[Start of section]
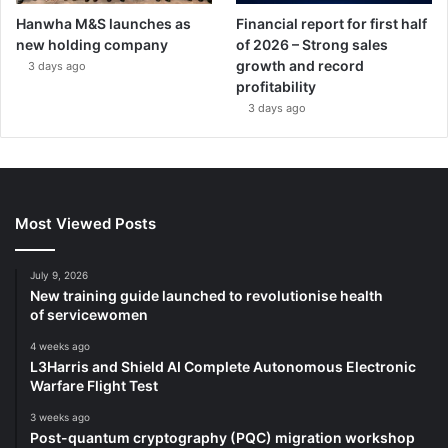
Hanwha M&S launches as
Financial report for first half
new holding company
of 2026 – Strong sales
growth and record
3 days ago
profitability
3 days ago
Most Viewed Posts
July 9, 2026
New training guide launched to revolutionise health
of servicewomen
4 weeks ago
L3Harris and Shield AI Complete Autonomous Electronic
Warfare Flight Test
3 weeks ago
Post-quantum cryptography (PQC) migration workshop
[End of section]
§ **AIM OF THE TASK**: Take the listing above and print it exactly, apart from the pictures.

§ **TASK OUTPUT**:
Hanwha M&S launches as
Financial report for first half
new holding company
of 2026 – Strong sales
growth and record
3 days ago
profitability
3 days ago
Most Viewed Posts
July 9, 2026
New training guide launched to revolutionise health
of servicewomen
4 weeks ago
L3Harris and Shield AI Complete Autonomous Electronic
Warfare Flight Test
3 weeks ago
Post-quantum cryptography (PQC) migration workshop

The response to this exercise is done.